Communicating the benefits of healthy lifestyles sensitively
On Wednesday I delivered MECC training to staff at the Royal Orthopaedic Hospital and I have to say it was a great experience not least because I live only 5 minutes away from the hospital but also because staff are totally committed to training their colleagues and providing support for patients. Matron Sarah Needham and David Richardson (Head of Learning and Development) supported training delivery and provided fantastic leadership and encouragement. Sarah, won an award for her work developing an 'alcohol liaison' service in the West Midlands which was subsequently replicated across the region. She was able to describe how to raise the issue of alcohol consumption in a sensitive manner and to explain the risks as well as well as how to sign-post and refer to appropriate services if requested. Likewise, through the MECC training we discuss how to do this in relation to healthy eating, weight management, physical activity, mental wellbeing and even sexual health.

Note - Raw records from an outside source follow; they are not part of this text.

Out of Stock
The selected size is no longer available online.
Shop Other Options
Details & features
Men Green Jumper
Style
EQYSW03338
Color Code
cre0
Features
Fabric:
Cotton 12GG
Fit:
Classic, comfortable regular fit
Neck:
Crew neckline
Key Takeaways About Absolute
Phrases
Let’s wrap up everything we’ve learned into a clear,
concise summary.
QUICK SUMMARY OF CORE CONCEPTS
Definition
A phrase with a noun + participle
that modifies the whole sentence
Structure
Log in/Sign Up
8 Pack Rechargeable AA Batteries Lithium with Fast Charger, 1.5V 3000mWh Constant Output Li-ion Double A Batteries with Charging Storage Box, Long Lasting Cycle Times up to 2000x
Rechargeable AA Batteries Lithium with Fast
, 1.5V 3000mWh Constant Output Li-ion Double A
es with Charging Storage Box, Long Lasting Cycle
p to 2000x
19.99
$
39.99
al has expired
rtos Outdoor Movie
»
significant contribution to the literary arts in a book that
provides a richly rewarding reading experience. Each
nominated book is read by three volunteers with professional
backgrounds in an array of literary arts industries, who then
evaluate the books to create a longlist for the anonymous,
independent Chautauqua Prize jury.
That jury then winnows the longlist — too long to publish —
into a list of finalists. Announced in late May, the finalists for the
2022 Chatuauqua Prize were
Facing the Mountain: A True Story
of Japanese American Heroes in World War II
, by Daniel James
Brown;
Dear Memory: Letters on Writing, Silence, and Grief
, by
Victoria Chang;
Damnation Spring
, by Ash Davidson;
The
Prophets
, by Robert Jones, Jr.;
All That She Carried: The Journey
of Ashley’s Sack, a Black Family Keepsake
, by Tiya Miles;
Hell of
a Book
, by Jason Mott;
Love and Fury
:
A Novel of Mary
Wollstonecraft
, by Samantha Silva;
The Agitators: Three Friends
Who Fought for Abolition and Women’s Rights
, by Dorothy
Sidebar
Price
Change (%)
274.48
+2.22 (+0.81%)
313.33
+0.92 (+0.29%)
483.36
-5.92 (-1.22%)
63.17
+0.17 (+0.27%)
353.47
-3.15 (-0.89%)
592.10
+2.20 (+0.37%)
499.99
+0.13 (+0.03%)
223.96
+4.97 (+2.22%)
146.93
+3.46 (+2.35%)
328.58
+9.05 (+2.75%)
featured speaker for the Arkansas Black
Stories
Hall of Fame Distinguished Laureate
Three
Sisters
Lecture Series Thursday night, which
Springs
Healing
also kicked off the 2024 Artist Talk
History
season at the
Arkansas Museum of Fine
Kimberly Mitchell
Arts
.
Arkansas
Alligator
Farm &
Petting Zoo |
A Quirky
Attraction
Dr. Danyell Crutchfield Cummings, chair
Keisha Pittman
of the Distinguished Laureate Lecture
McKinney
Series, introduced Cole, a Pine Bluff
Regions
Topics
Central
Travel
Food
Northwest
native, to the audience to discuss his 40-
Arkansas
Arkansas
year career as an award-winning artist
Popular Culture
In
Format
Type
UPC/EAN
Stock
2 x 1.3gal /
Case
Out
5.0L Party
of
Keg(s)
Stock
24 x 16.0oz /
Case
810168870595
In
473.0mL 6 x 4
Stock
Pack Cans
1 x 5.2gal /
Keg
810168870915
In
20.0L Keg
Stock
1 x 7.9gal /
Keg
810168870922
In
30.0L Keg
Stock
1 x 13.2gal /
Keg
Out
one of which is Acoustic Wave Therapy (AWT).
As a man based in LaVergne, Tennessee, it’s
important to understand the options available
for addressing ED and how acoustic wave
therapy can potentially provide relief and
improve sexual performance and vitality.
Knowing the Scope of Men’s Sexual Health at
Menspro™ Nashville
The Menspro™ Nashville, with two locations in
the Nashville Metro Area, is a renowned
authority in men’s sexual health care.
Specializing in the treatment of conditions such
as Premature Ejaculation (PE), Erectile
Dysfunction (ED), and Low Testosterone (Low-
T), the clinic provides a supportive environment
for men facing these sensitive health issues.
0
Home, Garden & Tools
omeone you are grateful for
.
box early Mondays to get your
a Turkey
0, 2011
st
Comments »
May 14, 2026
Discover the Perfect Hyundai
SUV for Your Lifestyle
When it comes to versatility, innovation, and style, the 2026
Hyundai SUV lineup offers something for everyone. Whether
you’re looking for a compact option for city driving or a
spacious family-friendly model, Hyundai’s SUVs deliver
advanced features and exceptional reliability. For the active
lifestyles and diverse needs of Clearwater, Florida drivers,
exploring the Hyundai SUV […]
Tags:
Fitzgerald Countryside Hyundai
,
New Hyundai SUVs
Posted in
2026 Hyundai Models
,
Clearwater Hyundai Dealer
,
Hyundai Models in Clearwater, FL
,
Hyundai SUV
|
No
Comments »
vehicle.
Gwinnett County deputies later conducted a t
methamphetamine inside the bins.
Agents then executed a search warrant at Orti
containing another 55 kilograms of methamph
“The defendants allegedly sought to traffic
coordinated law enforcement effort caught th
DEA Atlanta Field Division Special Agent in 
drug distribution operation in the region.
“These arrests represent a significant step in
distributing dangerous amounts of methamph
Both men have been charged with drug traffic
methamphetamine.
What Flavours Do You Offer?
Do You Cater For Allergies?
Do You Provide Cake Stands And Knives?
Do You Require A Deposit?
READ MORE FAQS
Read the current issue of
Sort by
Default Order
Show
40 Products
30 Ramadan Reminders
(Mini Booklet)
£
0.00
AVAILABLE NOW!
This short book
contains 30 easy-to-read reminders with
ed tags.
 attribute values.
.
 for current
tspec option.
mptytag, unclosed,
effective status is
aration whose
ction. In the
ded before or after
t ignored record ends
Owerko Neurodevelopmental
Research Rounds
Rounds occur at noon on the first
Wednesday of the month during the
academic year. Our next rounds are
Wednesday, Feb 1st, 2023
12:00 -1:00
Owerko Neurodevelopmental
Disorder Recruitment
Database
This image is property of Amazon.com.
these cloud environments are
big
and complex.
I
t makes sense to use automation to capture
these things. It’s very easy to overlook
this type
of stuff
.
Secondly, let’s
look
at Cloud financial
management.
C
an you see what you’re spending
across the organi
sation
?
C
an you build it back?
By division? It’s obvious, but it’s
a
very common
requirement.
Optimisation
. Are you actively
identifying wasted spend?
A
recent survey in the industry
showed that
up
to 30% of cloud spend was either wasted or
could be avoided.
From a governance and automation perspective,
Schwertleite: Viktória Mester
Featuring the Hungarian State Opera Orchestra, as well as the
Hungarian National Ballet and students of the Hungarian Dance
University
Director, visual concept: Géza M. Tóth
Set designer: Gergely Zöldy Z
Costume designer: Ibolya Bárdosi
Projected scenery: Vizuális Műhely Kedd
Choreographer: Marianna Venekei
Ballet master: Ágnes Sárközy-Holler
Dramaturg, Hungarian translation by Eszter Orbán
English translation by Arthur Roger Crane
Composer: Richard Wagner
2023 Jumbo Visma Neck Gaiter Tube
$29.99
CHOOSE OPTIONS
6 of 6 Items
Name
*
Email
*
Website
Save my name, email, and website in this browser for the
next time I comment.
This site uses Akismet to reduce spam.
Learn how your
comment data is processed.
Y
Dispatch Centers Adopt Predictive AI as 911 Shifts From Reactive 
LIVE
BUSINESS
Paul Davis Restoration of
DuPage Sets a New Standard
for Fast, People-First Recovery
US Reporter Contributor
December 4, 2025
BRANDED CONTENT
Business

Not so sensitive approaches
A friend said to me 'Shaleen my doctor told me I'm obese'...he was flabbergasted and continued 'I'm not obese, why would he say that?' So I explained how BMI is calculated, what the ranges relate to and why it is important to maintain a weight within the healthy range. We also discussed stigma around the word 'obese' and I have to say, I felt so sad that he was given this information without any advice or support on how to address it. Naturally we went on to discuss this.
Yesterday a training participant described how she heard a medical consultant at a conference say that all NHS staff who are overweight and smoke should be sacked. To be honest, I initially expressed disbelief because apparently this consultant was at the launch of a strategy which is all about promoting healthy lifestyles and also about supporting employees to make healthier choices.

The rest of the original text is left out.